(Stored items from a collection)
────────

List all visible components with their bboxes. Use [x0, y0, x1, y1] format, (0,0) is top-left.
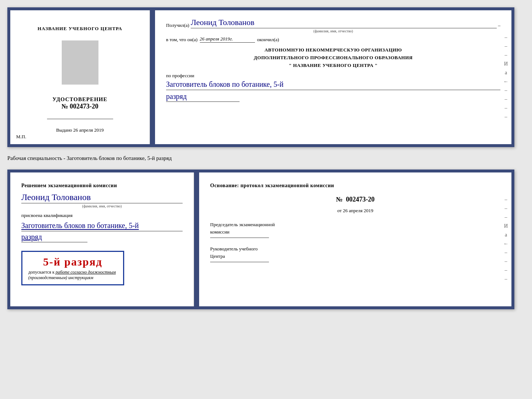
protocol-number: № 002473-20: [210, 196, 500, 203]
certificate-document: НАЗВАНИЕ УЧЕБНОГО ЦЕНТРА УДОСТОВЕРЕНИЕ №…: [7, 7, 514, 147]
cert-mp: М.П.: [16, 134, 26, 140]
po-professii-label: по профессии: [166, 73, 500, 79]
osnov-heading: Основание: протокол экзаменационной коми…: [210, 182, 500, 190]
qual-razryad: разряд: [21, 233, 87, 242]
cert-vydano-date: 26 апреля 2019: [73, 127, 104, 133]
rukovoditel-sign-line: [210, 262, 269, 262]
vtom-line: в том, что он(а) 26 апреля 2019г. окончи…: [166, 36, 500, 43]
cert-right-panel: Получил(а) Леонид Толованов – (фамилия, …: [155, 10, 511, 144]
page-wrapper: НАЗВАНИЕ УЧЕБНОГО ЦЕНТРА УДОСТОВЕРЕНИЕ №…: [7, 7, 525, 309]
recipient-line: Получил(а) Леонид Толованов –: [166, 18, 500, 28]
chairman-section: Председатель экзаменационной комиссии: [210, 221, 500, 238]
org-block: АВТОНОМНУЮ НЕКОММЕРЧЕСКУЮ ОРГАНИЗАЦИЮ ДО…: [166, 46, 500, 69]
specialty-label: Рабочая специальность - Заготовитель бло…: [7, 154, 525, 163]
poluchil-label: Получил(а): [166, 22, 189, 28]
badge-razryad-text: 5-й разряд: [28, 256, 117, 268]
cert-vydano-label: Выдано: [56, 127, 72, 133]
recipient-name: Леонид Толованов: [191, 18, 496, 28]
cert-vydano: Выдано 26 апреля 2019: [56, 127, 104, 133]
cert-signature-line: [47, 119, 113, 119]
cert-title: НАЗВАНИЕ УЧЕБНОГО ЦЕНТРА: [37, 25, 122, 32]
cert-number-value: 002473-20: [70, 103, 98, 110]
org-line2: ДОПОЛНИТЕЛЬНОГО ПРОФЕССИОНАЛЬНОГО ОБРАЗО…: [166, 54, 500, 62]
ot-date: 26 апреля 2019: [343, 208, 373, 213]
qual-prisvoena: присвоена квалификация: [21, 213, 183, 218]
cert-center-divider: [150, 10, 155, 144]
qual-fio-label: (фамилия, имя, отчество): [21, 204, 183, 208]
badge-instruktsii: (производственным) инструкциям: [28, 275, 117, 281]
qualification-document: Решением экзаменационной комиссии Леонид…: [7, 170, 514, 309]
protocol-number-value: 002473-20: [346, 196, 375, 203]
qual-profession: Заготовитель блоков по ботанике, 5-й: [21, 221, 183, 231]
okonchil-label: окончил(а): [257, 37, 279, 43]
badge-dopuskaetsya: допускается к работе согласно должностны…: [28, 270, 117, 275]
cert-udostoverenie-label: УДОСТОВЕРЕНИЕ: [53, 96, 108, 103]
dopuskaetsya-rabota: работе согласно должностным: [55, 270, 116, 275]
qual-name: Леонид Толованов: [21, 192, 183, 203]
qual-heading: Решением экзаменационной комиссии: [21, 182, 183, 189]
qual-center-divider: [194, 172, 199, 306]
protocol-number-symbol: №: [336, 196, 342, 203]
org-line1: АВТОНОМНУЮ НЕКОММЕРЧЕСКУЮ ОРГАНИЗАЦИЮ: [166, 46, 500, 54]
vtom-date: 26 апреля 2019г.: [200, 36, 255, 43]
badge-box: 5-й разряд допускается к работе согласно…: [21, 251, 124, 285]
right-deco-qual: – – – И а ← – – – –: [500, 172, 511, 306]
chairman-sign-line: [210, 238, 269, 238]
vtom-label: в том, что он(а): [166, 37, 198, 43]
qual-right-panel: Основание: протокол экзаменационной коми…: [199, 172, 511, 306]
cert-photo: [62, 40, 98, 85]
cert-profession-value: Заготовитель блоков по ботанике, 5-й: [166, 79, 500, 90]
cert-number-symbol: №: [61, 103, 68, 110]
dopuskaetsya-label: допускается к: [28, 270, 54, 275]
cert-left-panel: НАЗВАНИЕ УЧЕБНОГО ЦЕНТРА УДОСТОВЕРЕНИЕ №…: [10, 10, 150, 144]
rukovoditel-section: Руководитель учебного Центра: [210, 245, 500, 262]
rukovoditel-label: Руководитель учебного Центра: [210, 245, 500, 260]
cert-number: № 002473-20: [53, 103, 108, 110]
predsedatel-label: Председатель экзаменационной комиссии: [210, 221, 500, 235]
cert-razryad-value: разряд: [166, 92, 240, 102]
org-line3: " НАЗВАНИЕ УЧЕБНОГО ЦЕНТРА ": [166, 62, 500, 70]
ot-line: от 26 апреля 2019: [210, 208, 500, 214]
qual-left-panel: Решением экзаменационной комиссии Леонид…: [10, 172, 194, 306]
cert-number-section: УДОСТОВЕРЕНИЕ № 002473-20: [53, 96, 108, 110]
fio-label: (фамилия, имя, отчество): [166, 29, 500, 33]
ot-label: от: [337, 208, 342, 213]
right-decoration: – – – И а ← – – – –: [500, 10, 511, 144]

────────

WORK REQUEST
Every line above should be output exactly, except for the pictures.

ANSWER SECTION
List all visible components with their bboxes. Use [x0, y0, x1, y1] format, (0,0) is top-left.
protocol-number: № 002473-20: [210, 196, 500, 203]
certificate-document: НАЗВАНИЕ УЧЕБНОГО ЦЕНТРА УДОСТОВЕРЕНИЕ №…: [7, 7, 514, 147]
cert-mp: М.П.: [16, 134, 26, 140]
po-professii-label: по профессии: [166, 73, 500, 79]
osnov-heading: Основание: протокол экзаменационной коми…: [210, 182, 500, 190]
qual-razryad: разряд: [21, 233, 87, 242]
cert-vydano-date: 26 апреля 2019: [73, 127, 104, 133]
rukovoditel-sign-line: [210, 262, 269, 262]
vtom-line: в том, что он(а) 26 апреля 2019г. окончи…: [166, 36, 500, 43]
cert-right-panel: Получил(а) Леонид Толованов – (фамилия, …: [155, 10, 511, 144]
page-wrapper: НАЗВАНИЕ УЧЕБНОГО ЦЕНТРА УДОСТОВЕРЕНИЕ №…: [7, 7, 525, 309]
recipient-line: Получил(а) Леонид Толованов –: [166, 18, 500, 28]
chairman-section: Председатель экзаменационной комиссии: [210, 221, 500, 238]
org-block: АВТОНОМНУЮ НЕКОММЕРЧЕСКУЮ ОРГАНИЗАЦИЮ ДО…: [166, 46, 500, 69]
specialty-label: Рабочая специальность - Заготовитель бло…: [7, 154, 525, 163]
poluchil-label: Получил(а): [166, 22, 189, 28]
badge-razryad-text: 5-й разряд: [28, 256, 117, 268]
cert-vydano-label: Выдано: [56, 127, 72, 133]
recipient-name: Леонид Толованов: [191, 18, 496, 28]
cert-vydano: Выдано 26 апреля 2019: [56, 127, 104, 133]
cert-signature-line: [47, 119, 113, 119]
cert-title: НАЗВАНИЕ УЧЕБНОГО ЦЕНТРА: [37, 25, 122, 32]
cert-number-value: 002473-20: [70, 103, 98, 110]
org-line2: ДОПОЛНИТЕЛЬНОГО ПРОФЕССИОНАЛЬНОГО ОБРАЗО…: [166, 54, 500, 62]
ot-date: 26 апреля 2019: [343, 208, 373, 213]
qual-prisvoena: присвоена квалификация: [21, 213, 183, 218]
cert-center-divider: [150, 10, 155, 144]
qual-fio-label: (фамилия, имя, отчество): [21, 204, 183, 208]
badge-instruktsii: (производственным) инструкциям: [28, 275, 117, 281]
qualification-document: Решением экзаменационной комиссии Леонид…: [7, 170, 514, 309]
protocol-number-value: 002473-20: [346, 196, 375, 203]
qual-profession: Заготовитель блоков по ботанике, 5-й: [21, 221, 183, 231]
okonchil-label: окончил(а): [257, 37, 279, 43]
badge-dopuskaetsya: допускается к работе согласно должностны…: [28, 270, 117, 275]
cert-udostoverenie-label: УДОСТОВЕРЕНИЕ: [53, 96, 108, 103]
dopuskaetsya-rabota: работе согласно должностным: [55, 270, 116, 275]
qual-name: Леонид Толованов: [21, 192, 183, 203]
qual-heading: Решением экзаменационной комиссии: [21, 182, 183, 189]
qual-center-divider: [194, 172, 199, 306]
protocol-number-symbol: №: [336, 196, 342, 203]
org-line1: АВТОНОМНУЮ НЕКОММЕРЧЕСКУЮ ОРГАНИЗАЦИЮ: [166, 46, 500, 54]
vtom-date: 26 апреля 2019г.: [200, 36, 255, 43]
badge-box: 5-й разряд допускается к работе согласно…: [21, 251, 124, 285]
right-deco-qual: – – – И а ← – – – –: [500, 172, 511, 306]
chairman-sign-line: [210, 238, 269, 238]
vtom-label: в том, что он(а): [166, 37, 198, 43]
qual-right-panel: Основание: протокол экзаменационной коми…: [199, 172, 511, 306]
cert-photo: [62, 40, 98, 85]
cert-profession-value: Заготовитель блоков по ботанике, 5-й: [166, 79, 500, 90]
cert-number-symbol: №: [61, 103, 68, 110]
dopuskaetsya-label: допускается к: [28, 270, 54, 275]
cert-left-panel: НАЗВАНИЕ УЧЕБНОГО ЦЕНТРА УДОСТОВЕРЕНИЕ №…: [10, 10, 150, 144]
rukovoditel-section: Руководитель учебного Центра: [210, 245, 500, 262]
rukovoditel-label: Руководитель учебного Центра: [210, 245, 500, 260]
cert-number: № 002473-20: [53, 103, 108, 110]
predsedatel-label: Председатель экзаменационной комиссии: [210, 221, 500, 235]
cert-razryad-value: разряд: [166, 92, 240, 102]
org-line3: " НАЗВАНИЕ УЧЕБНОГО ЦЕНТРА ": [166, 62, 500, 70]
ot-line: от 26 апреля 2019: [210, 208, 500, 214]
qual-left-panel: Решением экзаменационной комиссии Леонид…: [10, 172, 194, 306]
cert-number-section: УДОСТОВЕРЕНИЕ № 002473-20: [53, 96, 108, 110]
fio-label: (фамилия, имя, отчество): [166, 29, 500, 33]
ot-label: от: [337, 208, 342, 213]
right-decoration: – – – И а ← – – – –: [500, 10, 511, 144]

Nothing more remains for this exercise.